The opening of the new Designers & Artists 4 Genomics exhibition is a fact! In the crowded Life Science room in Naturalis, the winning teams of designers/artists and scientists were put in the spotlight. The reactions of the audience present were positive, indicating a growing sense of the importance of such interactions between art and design - the creative sector - science, in this case the Life Sciences. In any case a great moment for all concerned, but certainly for the organizing partners who worked very hard and with much involvement towards this day.
After a short break due to a harmless fire alarm Valerie Frissen (TNO, Erasmus University) told us more about what the beautiful synergy between art and science yields, not only for the two domains, but also for society and the market.

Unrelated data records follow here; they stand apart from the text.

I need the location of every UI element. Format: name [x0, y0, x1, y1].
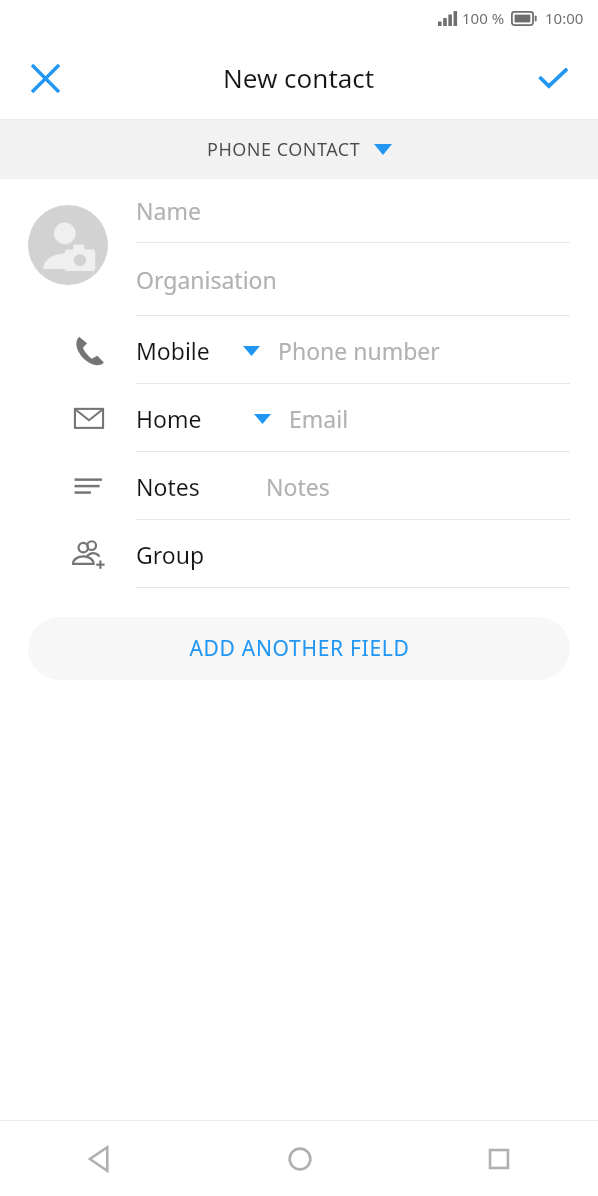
button[interactable]: Group: [0, 520, 598, 588]
staticText: Email: [289, 403, 349, 434]
staticText: ADD ANOTHER FIELD: [189, 634, 410, 663]
staticText: PHONE CONTACT: [207, 137, 361, 162]
button[interactable]: Name: [136, 179, 570, 242]
staticText: Home: [136, 403, 202, 434]
button[interactable]: Save: [522, 47, 584, 109]
button[interactable]: Home: [0, 384, 598, 452]
button[interactable]: Organisation: [136, 243, 570, 315]
button[interactable]: Add photo: [28, 205, 108, 285]
button[interactable]: PHONE CONTACT: [0, 120, 598, 179]
staticText: Notes: [266, 471, 330, 502]
staticText: Name: [136, 195, 201, 226]
button[interactable]: Recents: [399, 1121, 598, 1196]
button[interactable]: Mobile: [0, 316, 598, 384]
staticText: Mobile: [136, 335, 210, 366]
staticText: New contact: [223, 60, 375, 95]
staticText: 10:00: [545, 8, 584, 28]
button[interactable]: Back: [0, 1121, 200, 1196]
button[interactable]: Notes: [0, 452, 598, 520]
staticText: Phone number: [278, 335, 440, 366]
staticText: Group: [136, 539, 205, 570]
staticText: Notes: [136, 471, 200, 502]
staticText: 100 %: [462, 8, 505, 28]
button[interactable]: Cancel: [14, 47, 76, 109]
button[interactable]: Home: [200, 1121, 399, 1196]
staticText: Organisation: [136, 264, 277, 295]
button[interactable]: ADD ANOTHER FIELD: [28, 617, 570, 680]
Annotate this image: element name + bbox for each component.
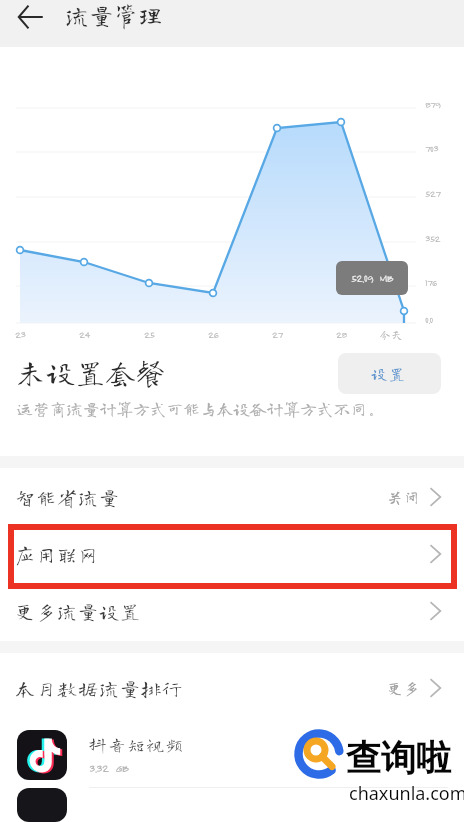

Science journalist Maarten Keulemans did his best to play off art and science against each other, to no avail: both disciplines indicated they learned a lot from each other's trade and they even came to new insights thanks to the collaboration! The Netherlands Metabolomics Centre will continue the urine research of Aqua Vita and another winner, the Centre for Genomic Gastronomy, is working with Mark Post of the University of Maastricht to grow 'lab meat", meat grown in laboratory conditions that makes the slaughter of animals unnecessary.
This last project - Eat less, live longer and pray for beans - made us laugh about the cultural differences and influences that surfaced: artists from America were inspired by the story of Bartje who would not pray for beans. The bean consumption in the Netherlands has been steadily decreasing for a long time, while beans are healthy and calorie-rich foods with a low carbon food print. Also hilarious: how the always clean & tidy Dutch vigourously scrub away the beautiful lichens that Concrete Lichen wishes to grow, while their so-called 'eco-architecture' can provide a new meaning and sensory quality.
Then it was time to move to the fifth floor where the organizing partners cut the ribbon and we could admire the installations. From the spectacular rotating 'plant meter' (In Vena Verbum) and the flowering lichens to the sleek design of the meals of the future and urinary diary in hand blown glass, this exhibition has surprises in store for you.
After the opening of the exhibition, one of the winners - Centre for Genomic Gastronomy (CGG) - treated us to a utopian dinner where two Japanese chefs prepared "Corn Smut Croquettes', a delicacy made from a fungus that grows in corn served with the traditional Dutch mayo, considered a delicacy by some, and by others as the plague. CGG will soon be testing with transgenic corn.
This edition of DA4GA has produced spectacular results again thanks to the wonderful balance and ambiguity between scientific and artistic research. Reason enough for Naturalis, CSG, NGI and Waag to announce the third edition.